Experimental Setup¶

AIM : To compare primal and dual SVM implementations
Dataset: ADULT dataset from UCI ML repository
CPU : i7 2.3 GHz
Operating System: Ubuntu 12.10 64 bit
RAM: 8 GB
Python version: 2.7
Scikit-learn version: .13
IPython version: .13
IPython Number of Kernels used: 8

Data Preprocessing¶

Data Loading¶

We use Numpy's built in method to load the data from txt file.
We also specify various column headers in data_headers.

In [1]:

import numpy as np

data_headers=['age','workclass','fnlwgt','education','education_num','marital_status','occupation','relationship','race','sex','capital_gain'\
              ,'capital_loss','hours_per_week','native_country','salary']

In [2]:

data=np.array(np.genfromtxt('dataset.txt', dtype=(int, 'S32',int, 'S32',int,'S32'\
,'S32','S32','S32','S32',int,int,int,'S32','S32'),delimiter=',',autostrip=True,names=data_headers))

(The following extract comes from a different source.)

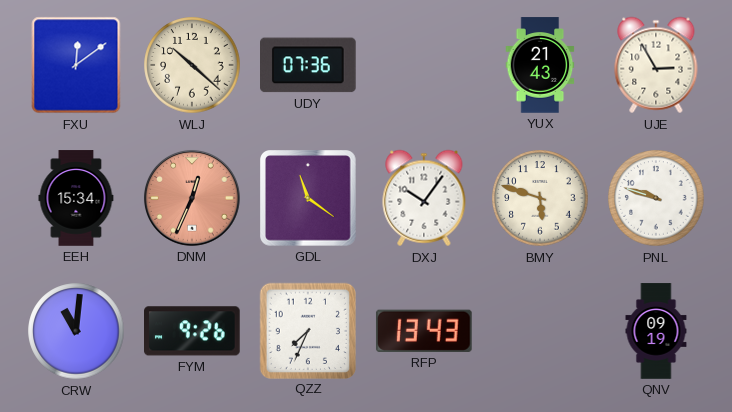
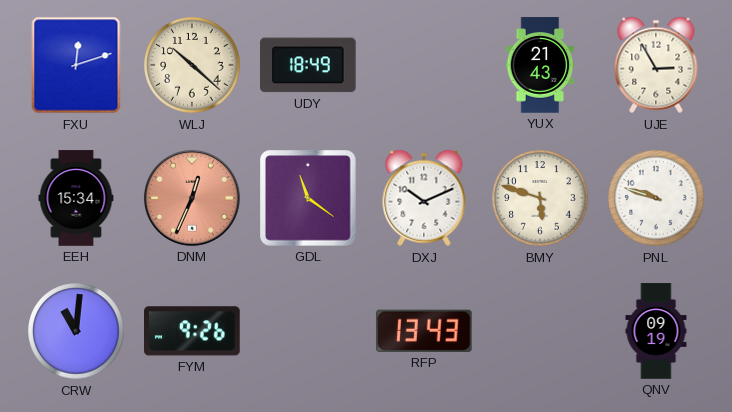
FXU: 12:09 -> 12:12
UDY: 07:36 -> 18:49
DXJ: 10:06 -> 10:11
QZZ: 7:34 -> none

We now see the shape of the matrix obtained.

In [3]:

data.shape

Out[3]:

(32561,)

Handling Missing Values¶

We Deleting all the rows which contain '?' or missing values.
This could have also been done by replacing the missing value by the most common value in that column (for categorical attributes) or averaging (for continuous attributes).

In [4]:

row_idx_to_delete=[]
for i in range(0,len(data)):
    if "?" in data[i]:
        row_idx_to_delete.append(i)

print len(row_idx_to_delete)," records have incomplete data and will be deleted"
data=np.delete(data,row_idx_to_delete)

2399  records have incomplete data and will be deleted

Converting Attributes to Discrete Type¶

Firstly, we plot the histogram for age to find out where to split.

In [5]:

hist(data['age'],3);

From the histogram, we observe that the attribute age can be split as follows:

0: age<30
1: age>=30 and age<=55
2: age>=55

In [6]:

idx_age_0=data['age']<30
idx_age_1=(data['age']>=30) & (data['age']<=55)
idx_age_2=data['age']>55



data['age'][idx_age_0]=0
data['age'][idx_age_1]=1
data['age'][idx_age_2]=2

Next for workclass attribute we convert categorical quantities into numerical quantities.

In [7]:

workclass_attributes=["Private", "Self-emp-not-inc", "Self-emp-inc", "Federal-gov",\
 "Local-gov", "State-gov", "Without-pay", "Never-worked"]
idx_workclass={}
for workclass in workclass_attributes:
    idx_workclass[workclass]=data["workclass"]==workclass

#Converting the datatype to integer now
for i in range(0,len(workclass_attributes)):
    data["workclass"][idx_workclass[workclass_attributes[i]]]=int(i)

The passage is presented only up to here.